Exercise details:
Each line of the entries below that includes "Temmuz" belongs in your answer.

Stored data:
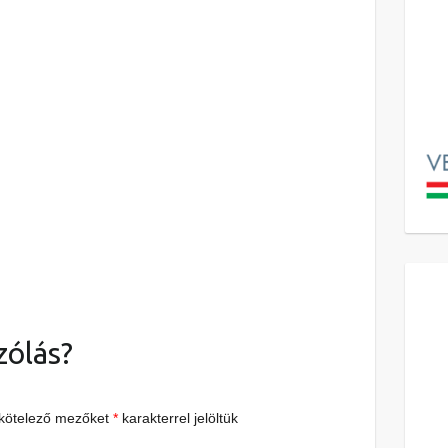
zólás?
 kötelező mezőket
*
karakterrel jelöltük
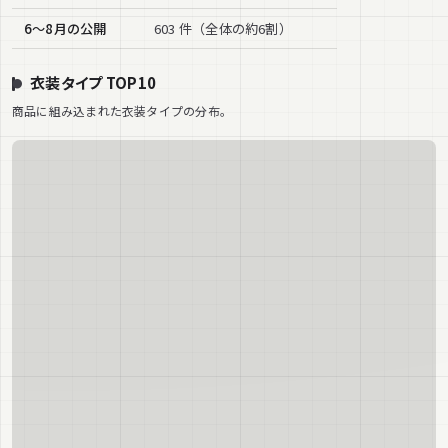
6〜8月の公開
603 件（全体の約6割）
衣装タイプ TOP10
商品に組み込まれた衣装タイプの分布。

--

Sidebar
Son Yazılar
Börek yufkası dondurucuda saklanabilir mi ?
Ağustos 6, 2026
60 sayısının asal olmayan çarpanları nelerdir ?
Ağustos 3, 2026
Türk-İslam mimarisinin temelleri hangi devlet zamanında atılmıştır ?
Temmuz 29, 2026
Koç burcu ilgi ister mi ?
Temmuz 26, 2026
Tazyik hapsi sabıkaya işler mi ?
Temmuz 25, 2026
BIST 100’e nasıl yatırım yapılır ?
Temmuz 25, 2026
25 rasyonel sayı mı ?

Answer section:
Temmuz 29, 2026
Temmuz 26, 2026
Temmuz 25, 2026
Temmuz 25, 2026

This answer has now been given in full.